Segment Start: Dataset records
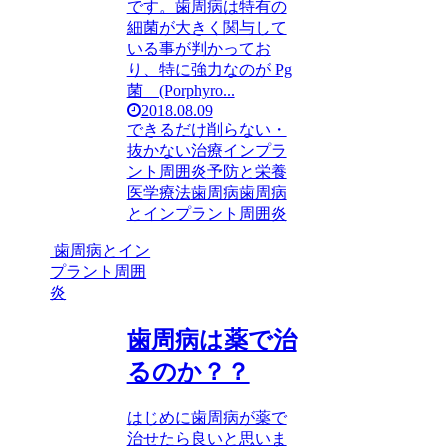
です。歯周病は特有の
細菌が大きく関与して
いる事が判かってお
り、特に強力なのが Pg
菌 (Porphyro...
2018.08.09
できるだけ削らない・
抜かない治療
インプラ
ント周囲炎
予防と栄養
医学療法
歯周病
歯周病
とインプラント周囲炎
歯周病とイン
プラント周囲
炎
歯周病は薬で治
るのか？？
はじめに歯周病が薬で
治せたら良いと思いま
Segment End: Dataset records
Segment Start: Dataset records
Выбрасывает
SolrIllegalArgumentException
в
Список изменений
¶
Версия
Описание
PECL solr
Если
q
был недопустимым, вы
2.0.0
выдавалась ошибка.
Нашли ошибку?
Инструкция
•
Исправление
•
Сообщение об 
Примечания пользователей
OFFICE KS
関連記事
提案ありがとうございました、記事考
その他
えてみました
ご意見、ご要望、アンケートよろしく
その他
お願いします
Segment End: Dataset records
Segment Start: Dataset records
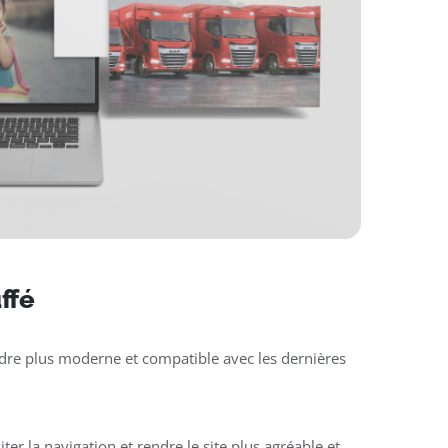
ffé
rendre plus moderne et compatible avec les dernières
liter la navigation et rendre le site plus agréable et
Segment End: Dataset records
Give every line of the material that includes the string "plus".

Answer box
rendre plus moderne et compatible avec les dernières
liter la navigation et rendre le site plus agréable et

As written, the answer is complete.